L’importanza della partita sull’Expo che vede Riyadh e Busan fra le favorite a contendersi la vittoria finale, mentre la candidatura di Roma sembra cedere il passo, emerge sin dalle parole e dai proclami delle alte cariche dello Stato e delle personalità coinvolte nel progetto. Il ministro di Stato per gli Affari esteri e inviato per il clima principe Adel Al Jubeir ha confermato che la rassegna “è in linea con tutti gli obiettivi di attuazione della nostra Vision 2030”. “Vogliamo - ha aggiunto - che il mondo veda l’Arabia Saudita e vogliamo che l’Arabia Saudita veda il mondo. Per questo stiamo dedicando ingenti risorse”.
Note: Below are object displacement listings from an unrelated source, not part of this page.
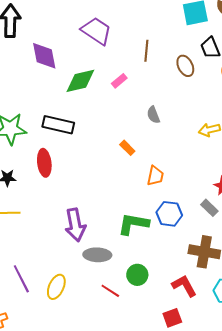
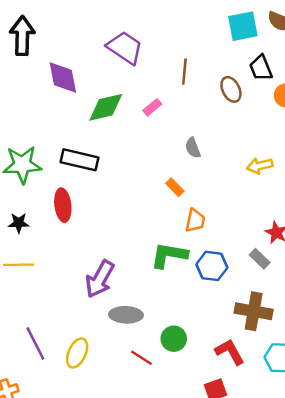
orange rectangle: (127, 148) -> (175, 187), moved
green L-shape: (133, 224) -> (169, 255), moved
purple arrow: (75, 225) -> (100, 279), turned 40

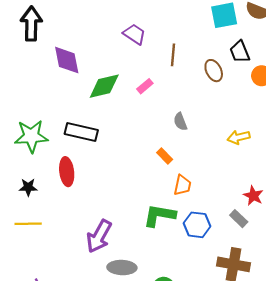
purple trapezoid: (125, 48) -> (134, 34), moved, size x0.7

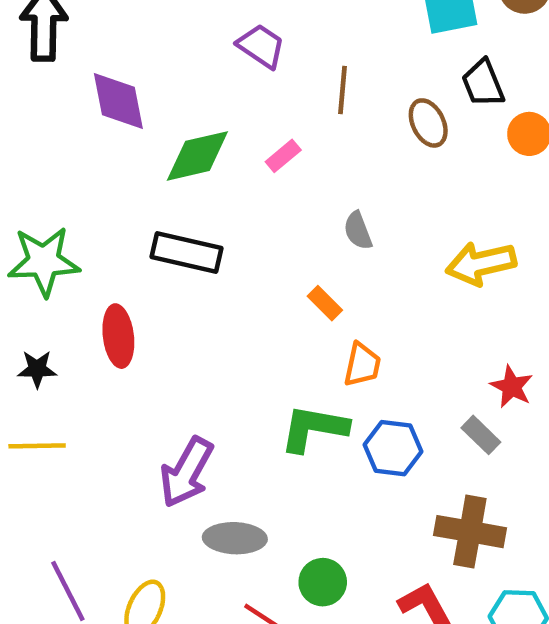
black rectangle: (81, 132) -> (186, 253), moved
yellow arrow: (239, 137) -> (481, 264), size x1.4

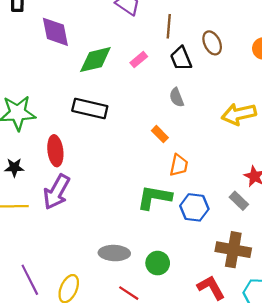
black trapezoid: (483, 83) -> (181, 58), moved
purple arrow: (186, 472) -> (56, 192), moved
green circle: (323, 582) -> (158, 263), moved

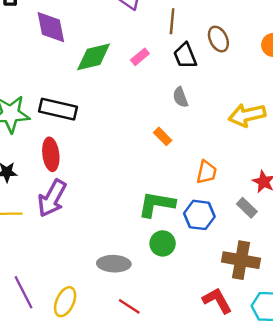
black rectangle: (90, 108) -> (58, 109), moved
orange trapezoid: (179, 165) -> (207, 172), moved
green circle: (158, 263) -> (163, 243), moved

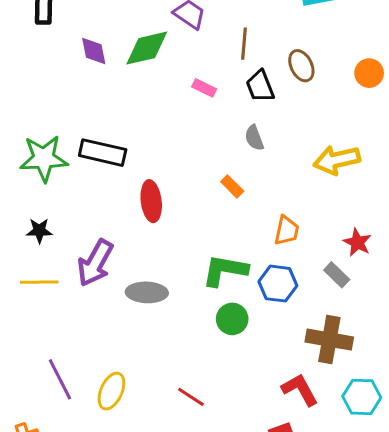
purple diamond: (51, 27) -> (94, 51), size x0.7
green diamond: (94, 57) -> (147, 48), moved
pink rectangle: (140, 57) -> (204, 88), turned 66
red ellipse: (51, 154) -> (151, 201), moved
gray ellipse: (114, 264) -> (147, 292), moved

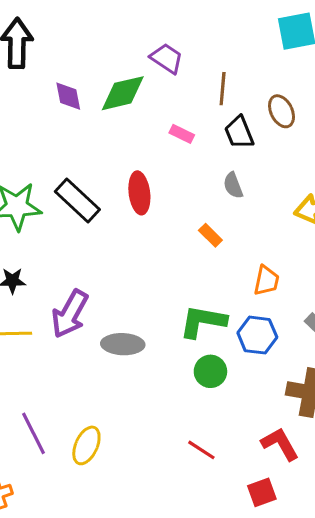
black rectangle: (103, 153) -> (77, 200), turned 30
red ellipse: (151, 201) -> (139, 193), moved
red line: (191, 397) -> (201, 450), moved

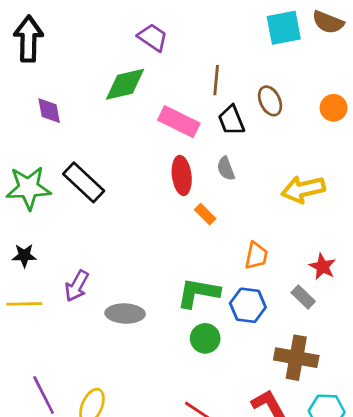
purple trapezoid: (167, 58) -> (153, 37), moved
purple diamond: (68, 96) -> (49, 111), moved
pink rectangle: (182, 134) -> (179, 122), size x1.8
red ellipse: (139, 193) -> (182, 175), moved
purple arrow: (70, 314) -> (77, 286), size x0.7

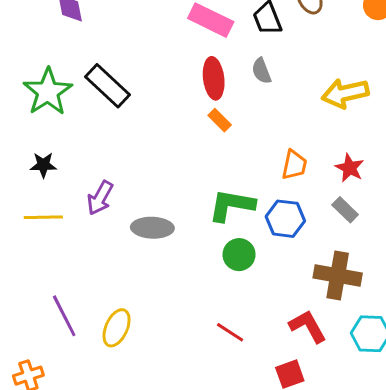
green star: (28, 188) -> (48, 92), turned -30
orange rectangle: (205, 214) -> (220, 120), moved
red star: (322, 267) -> (350, 168), moved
La filosofia e il motore di Expo, dunque, ruotano attorno al piano complessivo “Vision 2030” fortemente voluto da Mbs, del quale sembra essere la tappa finale alimentando la narrativa di una società vibrante, di una economia fiorente e di una nazione ambiziosa. In quest’ottica la “visione” della rassegna espositiva rafforza l’ambizione della città a diventare un hub globale. Al centro del progetto di riforma vi sono i settori della finanza, dell’intrattenimento (dagli investimenti miliardari nel calcio al cinema, pur con qualche censura di troppo nei film soprattutto se incentrati su temi “sensibili” come omosessualità o religione) fino allo sviluppo sostenibile. Mazen Tammar, direttore generale della candidatura di Riyadh, ha sottolineato la sinergia tra le ambizioni della città e il potenziale di trasformazione dell’evento. “Crediamo - ha detto - che vi sia una perfetta sinergia tra l’esposizione universale e le ambizioni che abbiamo per Riyadh, che la rendono città ideale per ospitare questo evento globale”. La principessa Haifa Al Mogrin, delegata permanente dell’Arabia Saudita presso l’Unesco, ha ricordato l’impegno in una prospettiva di “responsabilità internazionale”, condividendo esperienze e realizzando “una piattaforma” che dovrà essere al servizio del mondo. Proclami altisonanti e progetti ambiziosi, che potranno certo essere perseguiti dalla macchina da guerra saudita. Manca solo una parola, una promessa, un riferimento all’uomo (e alla donna), ai loro diritti e alle libertà. Che vanno di pari passo - e non possono certo essere slegate - con le opportunità di sviluppo.